**Problem:**
Only the lines from the one with "Kementerian ATR/BPN dorong" to the end of the data below should be given again, exactly as written.

**Entries provided:**
============================================================

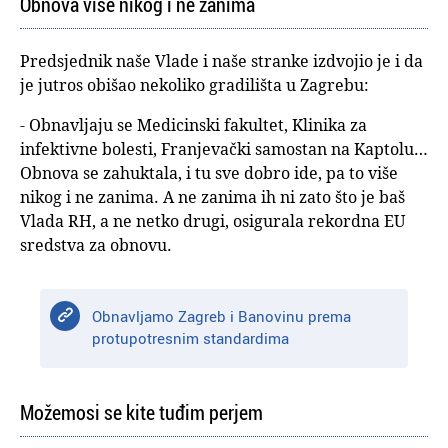
Obnova više nikog i ne zanima
Predsjednik naše Vlade i naše stranke izdvojio je i da
je jutros obišao nekoliko gradilišta u Zagrebu:
- Obnavljaju se Medicinski fakultet, Klinika za
infektivne bolesti, Franjevački samostan na Kaptolu…
Obnova se zahuktala, i tu sve dobro ide, pa to više
nikog i ne zanima. A ne zanima ih ni zato što je baš
Vlada RH, a ne netko drugi, osigurala rekordna EU
sredstva za obnovu.
Obnavljamo Zagreb i Banovinu prema
protupotresnim standardima
Možemosi se kite tuđim perjem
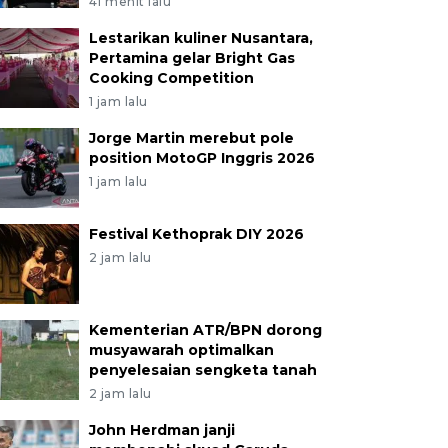
41 menit lalu
Lestarikan kuliner Nusantara,
Pertamina gelar Bright Gas
Cooking Competition
1 jam lalu
Jorge Martin merebut pole
position MotoGP Inggris 2026
1 jam lalu
Festival Kethoprak DIY 2026
2 jam lalu
Kementerian ATR/BPN dorong
musyawarah optimalkan
penyelesaian sengketa tanah
2 jam lalu
John Herdman janji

============================================================

**Exercise solution:**
Kementerian ATR/BPN dorong
musyawarah optimalkan
penyelesaian sengketa tanah
2 jam lalu
John Herdman janji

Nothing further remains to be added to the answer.